Maildir Deduplication by Message-ID

Introduction

This is a set of scripts centered around finding duplicate messages in one-or-more Maildir-style directories (one message per file). I wrote them to de-duplicate personal archives of mailing lists, which had multiple copies of the same message, but delivered via different transport paths (MX, protocol, mail sync time, etc.).

Assumptions and caveats

These tools do not have much in the way of child-proofing. If you ask them to do something stupid, they will blindly do it. It's quite easy to construct a pipeline that will destroy data. If you're not comfortable with that, please don't use these.

Running these scripts while something else is modifying the same messages is likely to lead to confusion, race conditions, and maybe lost data. Adding new messages is fine, reading messages is fine, just don't move/change/delete anything.

These scripts expect Maildir. If you manage to feed in an mbox-style mailbox, they will likely treat it as just one message.

For duplicate detection, we assume the Message-ID field is suitable for identifying duplicate messages. That is not a universally valid assumption. Be careful. ckmddupes can confirm the assumption.

The scripts

mddupes script

File: mddupes.pl

Grovel over a tree of message files, reading each message, finding the Message-ID from each, and reporting any duplicates encountered.

Theory of operation

Assumptions and caveats

Assumes every entry in each directory is a message file.

It makes no attempt to identify subdirectories and/or non-message files.

If it encounters a subdirectory it will try to open it as a file; this ends up doing nothing on my system, but for all I know it could make demons fly out of your nose. If it encounters a non-message file it will try to open it like a message. At best it will then complain it could not find a Message-ID. At worst it will interpret random data as a Message-ID and give bad results.

Feed it the names of the Maildir "new" and/or "cur" directories, while nothing else is using those directories, and it should be OK. The findmaildirs -d command is useful for this.

nmdupes script

File: nmdupes.py

Run a Notmuch search query, and print Message-IDs for any resulting messages that are contained in more than one file.

Commentary

If you have your mail indexed by Notmuch, you can use it to look for duplicate Message-IDs.
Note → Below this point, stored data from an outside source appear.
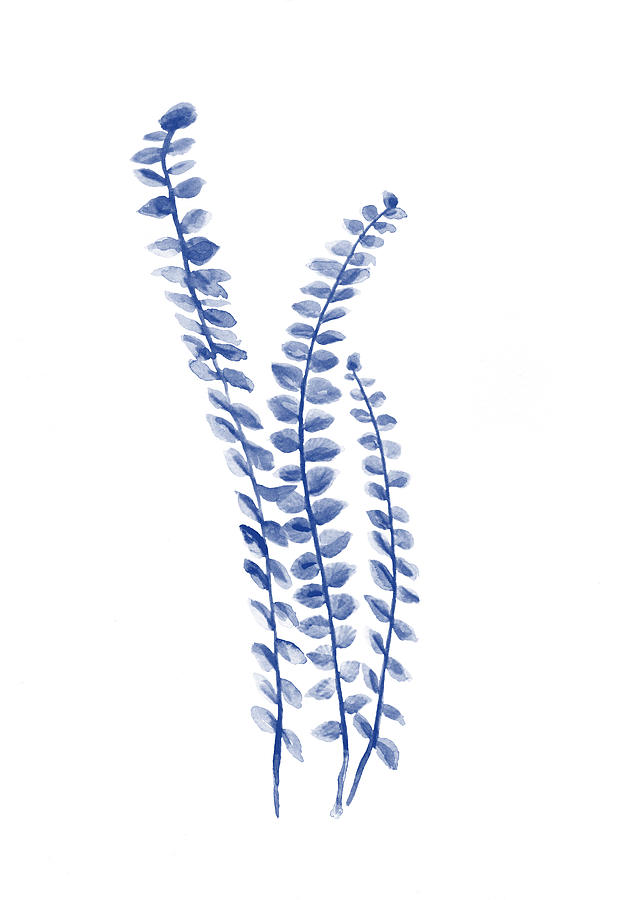 Locate an element on the screen. The image size is (621, 900). white background above painting is located at coordinates (286, 148). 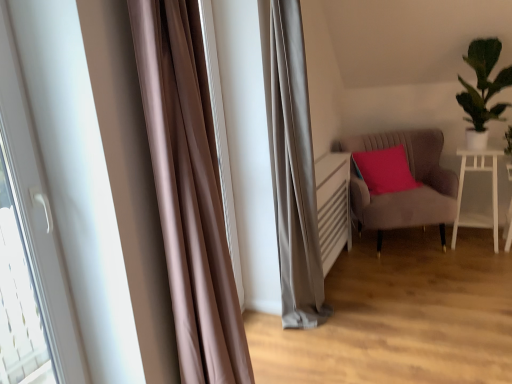 At what (x,y) coordinates should I click in order to perform the action: click on vacant space in between suede-like beige armchair at right and satin brown curtain at left. Please return your answer as a coordinate pair (x, y). The width and height of the screenshot is (512, 384). Looking at the image, I should click on (359, 296). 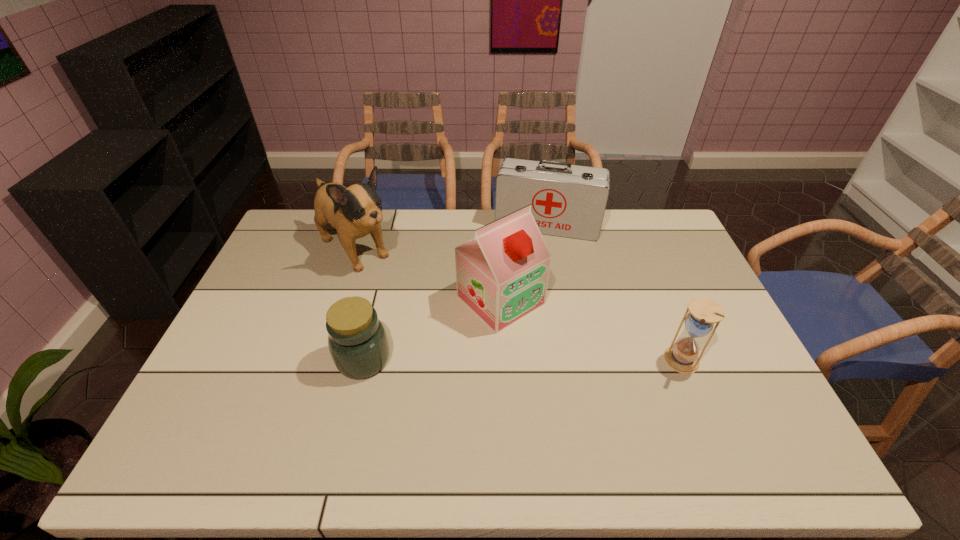 At what (x,y) coordinates should I click in order to perform the action: click on object located at the far left corner. Please return your answer as a coordinate pair (x, y). Looking at the image, I should click on (356, 211).

In order to click on vacant region at the far edge of the desktop in this screenshot , I will do [482, 222].

Identify the location of vacant area at the near edge of the desktop. Image resolution: width=960 pixels, height=540 pixels. (278, 416).

In the image, there is a desktop. Where is `vacant space at the left edge`? The height and width of the screenshot is (540, 960). vacant space at the left edge is located at coordinates click(x=271, y=368).

In the image, there is a desktop. What are the coordinates of `free space at the right edge` in the screenshot? It's located at (704, 343).

Locate an element on the screen. This screenshot has height=540, width=960. free space at the near left corner of the desktop is located at coordinates (204, 422).

Identify the location of free space at the far right corner of the desktop. The height and width of the screenshot is (540, 960). (663, 246).

Where is `vacant region at the near right corner of the desktop`? vacant region at the near right corner of the desktop is located at coordinates (720, 411).

Where is `vacant region between the first-aid kit and the hourglass`? vacant region between the first-aid kit and the hourglass is located at coordinates (614, 293).

Where is `vacant area between the rightmost object and the shortest object`? This screenshot has width=960, height=540. vacant area between the rightmost object and the shortest object is located at coordinates (523, 360).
Since Notmuch already has the Message-IDs and file names indexed, it can run much faster than mddupes (which has to open and read each message file). On my system, it was hours versus minutes.
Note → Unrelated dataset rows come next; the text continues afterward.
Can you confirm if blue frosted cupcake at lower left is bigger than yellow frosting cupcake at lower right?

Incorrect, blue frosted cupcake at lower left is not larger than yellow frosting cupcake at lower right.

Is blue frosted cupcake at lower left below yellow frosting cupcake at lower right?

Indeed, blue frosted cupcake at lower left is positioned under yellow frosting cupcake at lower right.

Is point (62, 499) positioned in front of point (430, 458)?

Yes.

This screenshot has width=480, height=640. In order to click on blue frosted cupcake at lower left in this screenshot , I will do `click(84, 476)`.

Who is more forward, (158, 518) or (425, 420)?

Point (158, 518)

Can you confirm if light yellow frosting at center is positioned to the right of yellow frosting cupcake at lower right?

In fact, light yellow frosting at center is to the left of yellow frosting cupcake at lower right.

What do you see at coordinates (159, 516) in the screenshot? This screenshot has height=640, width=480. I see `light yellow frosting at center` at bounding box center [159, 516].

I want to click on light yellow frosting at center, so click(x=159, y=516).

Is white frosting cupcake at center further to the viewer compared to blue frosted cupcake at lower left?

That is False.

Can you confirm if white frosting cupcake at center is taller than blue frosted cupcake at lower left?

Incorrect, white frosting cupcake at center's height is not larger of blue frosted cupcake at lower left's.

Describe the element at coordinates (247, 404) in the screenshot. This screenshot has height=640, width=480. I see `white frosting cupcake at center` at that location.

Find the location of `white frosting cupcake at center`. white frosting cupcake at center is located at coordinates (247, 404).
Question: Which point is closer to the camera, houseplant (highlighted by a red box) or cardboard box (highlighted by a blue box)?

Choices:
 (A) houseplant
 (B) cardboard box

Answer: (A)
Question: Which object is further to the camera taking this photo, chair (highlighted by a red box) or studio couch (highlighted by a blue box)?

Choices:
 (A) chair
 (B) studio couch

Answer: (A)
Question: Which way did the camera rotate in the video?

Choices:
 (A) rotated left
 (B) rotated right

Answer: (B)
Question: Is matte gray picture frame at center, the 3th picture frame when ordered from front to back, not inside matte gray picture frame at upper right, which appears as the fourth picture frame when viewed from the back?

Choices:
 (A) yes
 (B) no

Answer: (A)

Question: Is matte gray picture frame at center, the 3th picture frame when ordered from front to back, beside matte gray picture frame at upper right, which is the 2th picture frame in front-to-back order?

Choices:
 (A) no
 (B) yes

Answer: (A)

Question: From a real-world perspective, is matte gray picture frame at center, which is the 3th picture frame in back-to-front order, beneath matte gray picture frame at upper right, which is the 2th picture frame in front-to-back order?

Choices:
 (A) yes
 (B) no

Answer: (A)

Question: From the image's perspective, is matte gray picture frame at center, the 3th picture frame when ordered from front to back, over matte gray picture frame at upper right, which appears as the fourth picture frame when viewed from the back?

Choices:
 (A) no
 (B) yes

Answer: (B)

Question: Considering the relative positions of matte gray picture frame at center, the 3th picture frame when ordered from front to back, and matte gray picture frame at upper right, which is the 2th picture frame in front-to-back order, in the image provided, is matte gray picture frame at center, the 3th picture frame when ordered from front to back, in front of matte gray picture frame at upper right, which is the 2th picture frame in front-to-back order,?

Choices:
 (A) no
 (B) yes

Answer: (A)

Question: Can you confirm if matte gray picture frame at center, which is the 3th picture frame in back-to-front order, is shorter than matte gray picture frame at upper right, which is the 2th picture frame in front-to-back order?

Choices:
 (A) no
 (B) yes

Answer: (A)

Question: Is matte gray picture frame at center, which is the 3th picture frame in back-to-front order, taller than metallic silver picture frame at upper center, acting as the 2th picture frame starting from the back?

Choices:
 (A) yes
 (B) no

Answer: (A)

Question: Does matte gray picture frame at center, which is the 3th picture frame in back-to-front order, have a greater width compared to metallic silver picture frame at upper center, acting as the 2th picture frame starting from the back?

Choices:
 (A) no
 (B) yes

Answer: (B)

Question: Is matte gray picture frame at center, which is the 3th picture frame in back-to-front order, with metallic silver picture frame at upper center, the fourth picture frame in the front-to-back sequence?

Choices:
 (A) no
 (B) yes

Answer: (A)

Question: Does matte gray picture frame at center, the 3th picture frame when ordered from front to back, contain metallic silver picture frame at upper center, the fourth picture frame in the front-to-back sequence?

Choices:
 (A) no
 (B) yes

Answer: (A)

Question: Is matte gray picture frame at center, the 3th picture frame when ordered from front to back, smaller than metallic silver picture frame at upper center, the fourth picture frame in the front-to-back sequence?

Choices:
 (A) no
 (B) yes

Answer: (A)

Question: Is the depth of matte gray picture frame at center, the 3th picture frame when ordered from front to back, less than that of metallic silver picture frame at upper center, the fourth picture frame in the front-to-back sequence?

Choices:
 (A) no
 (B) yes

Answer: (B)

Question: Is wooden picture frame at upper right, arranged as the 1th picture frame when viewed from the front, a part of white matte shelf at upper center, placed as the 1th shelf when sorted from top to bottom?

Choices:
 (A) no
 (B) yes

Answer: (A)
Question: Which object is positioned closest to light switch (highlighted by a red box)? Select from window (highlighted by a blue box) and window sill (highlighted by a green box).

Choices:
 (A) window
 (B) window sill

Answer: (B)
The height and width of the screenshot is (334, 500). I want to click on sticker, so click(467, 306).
Provide a Notmuch search query. To run against all mail, simply use * as the query (escaped for your shell, as appropriate).

ckmddupes script

File: ckmddupes.pl

Read the output of mddupes / nmdupes, and check each pair of duplicates, by reading the entire file for each and making sure they are identical in content (not just Message-ID).

Theory of operation

Assumptions and caveats

Minor differences in messages (in particular, footers added to some but not others) will still be reported as differing. Whether or not that's the right thing depends on your scenario.

linkify-pairs script

File: linkify-pairs.pl

Read the output of mddupes / nmdupes / ckmddupes, and turn each pair of distinct duplicate files into a pair of hardlinks to the same file (inode).

Theory of operation

Assumptions and caveats

Assumes the input is correct, i.e., that the files actually are duplicates. If you feed it a list of unrelated files, it will happily delete half of them.

findmaildirs script

File: findmaildirs.sh

Find directories that look like Maildir mail folders.

Theory of operation

Assumptions and caveats

Assumes any directory with cur,new,tmp subdirectories is a Maildir.

Usage examples

By themselves, none of the scripts does anything to fix a problem. They're intended to be used as building blocks, with pipelines and redirection.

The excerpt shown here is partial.